Скотогонский конь послушен и безотказен, и к концу перегона изнемогает. Ребра вылезают гармошкой. По ровному засекается на передок. Получив на пункте питание, скормишь ему буханку хлеба. Смотрит так, что по возможности пройдешь пешком, ведя в поводу. А то совсем без коня останешься. На пунктах брать нечего, там оставляют совсем разбитых, им до весны оклематься. Если на колбасу не отправят… Это уж как у мясокомбината с планом…
В тот раз у нас из семи коней до Бийска дошли четверо. Лелик дошел.
(Мы неделю жили с гуртом на острове. Ждали очередь на сдачу. Коней оставили по фактурам на пункте. Они приходили в себя. Трава по пояс, работать не надо.
На четвертый день Лелик явился к палатке. А поговорить? Соскучился. Посолишь горбушку, похлопаешь по шее. А вкус сахара он не понимал.
Иногда думаешь, что они лучше нас, животные.)
И вот мы на Острове. Догнали без потерь. Эта ходка кончена.
Баран успокоился на огромной делянке, отороченной жестким кустарником. Пасется и никуда уже не денется. Мы отдыхаем. Дошли.
Днями придет очередь, и баржа в три приема переправит гурт на мясокомбинат.
Давно осень, но здесь очень тепло, комфортно. И дожди не холодные, и заморозками не пахнет.
Заначенные деньги за мясо еще есть, мы находим у пункта лодку и гоним гонца в Бийск, в лабаз. На пункте в последний раз выписываем питание и свежий хлеб. Моемся в баньке, делаем костер и начинаем от души отдыхать.

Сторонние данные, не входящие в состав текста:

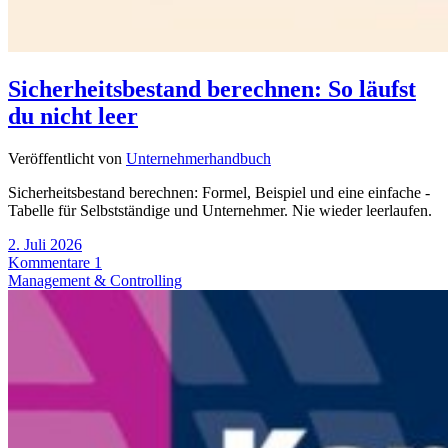
Sicherheitsbestand berechnen: So läufst
du nicht leer
Veröffentlicht von
Unternehmerhandbuch
Sicherheitsbestand berechnen: Formel, Beispiel und eine einfache -
Tabelle für Selbstständige und Unternehmer. Nie wieder leerlaufen.
2. Juli 2026
Kommentare 1
Management & Controlling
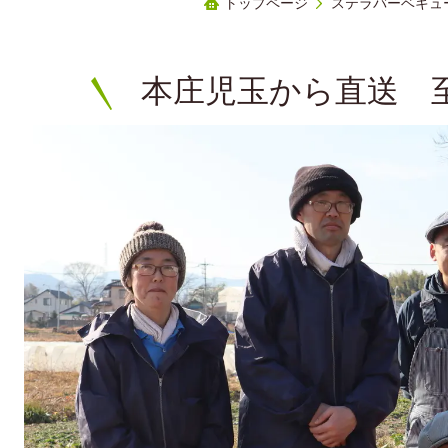
トップページ
ステラバーベキュ
本庄児玉から直送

Завтра со светом не гнать. Но главное, очень главное, гиря с души, это не давит больше ежесекундно гнетущая материальная ответственность. Она мотала нервы и сильно осложняла жизнь. Потеря нескольких голов – это слетят все премии, нет заработков, вычет государственных алиментов, ребята стопчут и сбросят в озеро, и никто искать не станет. Потерял одного – поехал по деревням покупать шкуру для отчета или хоть у цыган козла красть. А ухнет десяток – конец тебе.
Хозяйственный Колька Черников нашел на помойке покоцанную «Смену-8», подладил, купил пленку и стал фотографировать бригаду. В Бийске отдал проявить, напечатать и попытался продавать: получил в глаз и раздал так.
Поэтому сейчас на душе праздник. Малый день победы. Расслабуха, от которой мы отвыкли.
Костер, блики, еда, водка, тепло, сухо, баран спит. И ничего неожиданного не ожидается. Луна! Тишь и звезды.
А отоспались. Отлежались. Расслабились и расправились. И даже мнительный Женька Шишков стонет, что у него температура, а бессердечный Колька Черников сухо издевается, что авось не сдохнет. В перегоне мысль о болезни отсутствует.